The Virtual Mouse Brain: A Computational Neuroinformatics Platform to Study Whole Mouse Brain Dynamics

A, We used The Allen Connectivity Builder to build the structural connectivity matrix. The color map represents the connections strengths with a base-ten logarithmic scale. The resolution of the grid is 100 μm; the weights of the matrices are defined as the ratio between the projection and the injection density; all the areas in the parcellation have at least one injection experiment that has infected >50 voxels in those areas; the matrix contains only regions with a volume >2 mm³. B, Simulated resting state BOLD time series using the connectome built in A, and the eMFM to model the dynamics of each brain area. C, FCD matrix obtained from the time series. The three black segments (I, II, and III) correspond to epochs of stability of the FCD identified with the spectral embedding technique. D, Functional hubs detected in silico mapped on brain sections using the brain region volume visualizer. Images in the same row represent the plotting of the eigenvectors components, in absolute value, of the FC belonging to the same epoch. Images organized in different columns refer to eigenvectors belonging to different eigenvalues of the matrices. The scale used allows highlighting only the brain area associated to component of the eigenvector greater than the half of the maximum component. Such scale permits to efficiently visualize the relative difference between eigenvectors.

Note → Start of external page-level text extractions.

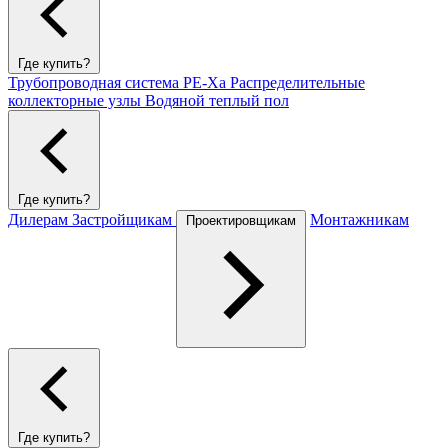
Где купить?
Трубопроводная система PE-Xa
Распределительные
коллекторные узлы
Водяной теплый пол
Где купить?
Дилерам
Застройщикам
Монтажникам
Проектировщикам
Где купить?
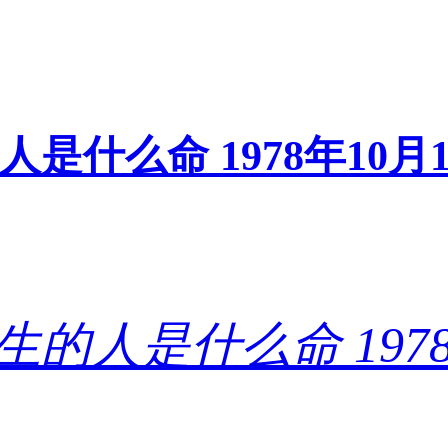
的人是什么命 1978年1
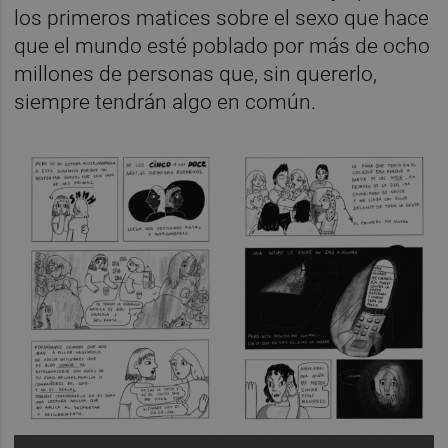
los primeros matices sobre el sexo que hace
que el mundo esté poblado por más de ocho
millones de personas que, sin quererlo,
siempre tendrán algo en común.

According to our definition (see Materials and Methods), the areas with warm colors are the hub regions of the brain network defined by the FC matrices calculated over the relative epoch; the importance of each hub region is proportional to the corresponding eigenvalue. E, Experimental resting state networks and the corresponding functional hubs detected in Mechling et al. (2014). The Ipython scripts to obtain the results in the figure are Figure 1-1 and Figure 1-2 (Extended data).

A, Connectivity matrix obtained from Calabrese et al. (2015). B, Simulated resting state BOLD time series using the connectome shown in A, and the eMFM to model the dynamics of each brain area. C, FCD matrix obtained from the time series. The black segment identifies the epoch of stability of the FCD identified with the spectral embedding technique. D, Functional hubs detected in silico mapped in mouse brain sections using the brain region volume visualizer, as in Figure 1C.

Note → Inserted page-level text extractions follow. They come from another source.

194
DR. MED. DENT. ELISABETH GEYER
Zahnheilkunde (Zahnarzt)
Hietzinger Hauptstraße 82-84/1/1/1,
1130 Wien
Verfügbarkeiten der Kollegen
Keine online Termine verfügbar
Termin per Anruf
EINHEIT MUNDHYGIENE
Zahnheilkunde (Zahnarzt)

A, B, BOLD signals and the corresponding FCD matrix, respectively, obtained by simulating the mouse brain in which some links are removed to mimic epilepsy conditions. C, Functional hubs detected in the epileptic mouse brain after removing links as seen in some forms of epilepsy. The hubs displayed here are extracted from the FC matrix calculated over all the simulated BOLD signals (20 min), i.e., the global FC, since the FCD simulated in the epileptic mouse brain does not present evident sign of nonstationarity and consequently the epoch of stability cannot be detected. The Ipython script to obtain the results in the figure is in Figure 3-1 (Extended data).

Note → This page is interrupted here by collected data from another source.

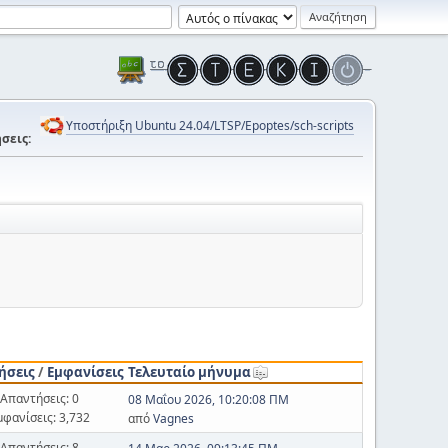
Υποστήριξη Ubuntu 24.04/LTSP/Epoptes/sch-scripts
σεις:
ήσεις
/
Εμφανίσεις
Τελευταίο μήνυμα
Απαντήσεις: 0
08 Μαΐου 2026, 10:20:08 ΠΜ
μφανίσεις: 3,732
από
Vagnes
Απαντήσεις: 8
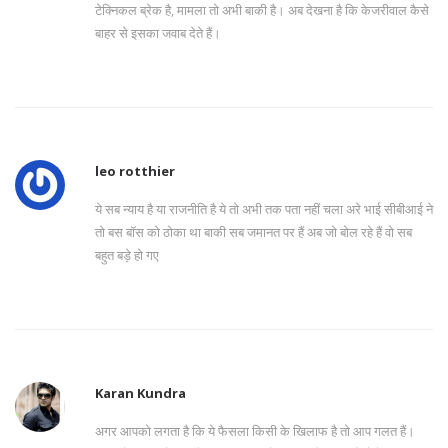
टेक्निकल ब्रेक है, मामला तो अभी बाकी है। अब देखना है कि केजरीवाल कैसे
बाहर से इसका जवाब देते हैं।
leo rotthier
ये सब न्याय है या राजनीति है ये तो अभी तक पता नहीं चला अरे भाई सीबीआई ने
तो बस बॉस को ठोका था बाकी सब जमानत पर हैं अब जो बोल रहे हैं वो सब
बहुत बड़े हो गए
Karan Kundra
अगर आपको लगता है कि ये फैसला किसी के खिलाफ है तो आप गलत हैं।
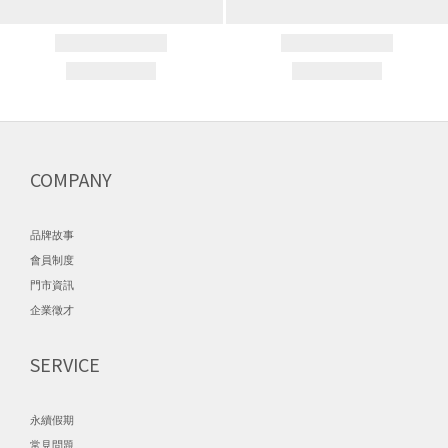
COMPANY
品牌故事
會員制度
門市資訊
企業徵才
SERVICE
永續假期
常見問題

Simulating epileptiform activity in the mouse brain. A, The time series show simulated seizure genesis and propagation (direct current recording) in silico. B, The graph shows the propagation pattern. Time 0 corresponds to seizure onset in the left hippocampus. On the x-axis, regions are ordered as they are progressively recruited in Toyoda et al. (2013). The y-axis shows the average time of recruitment in arbitrary units of these regions after triggering a seizure in the left hippocampus in silico. Note the good match between simulated and experimental data. Extensive names of the region composing each group are illustrated in the table in Table 1. C, The time distance from seizure onset in the left hippocampus is given by the color scale and plotted in the brain volume for each region. The Ipython script to obtain the results in the figure is Figure 4-1 (Extended data).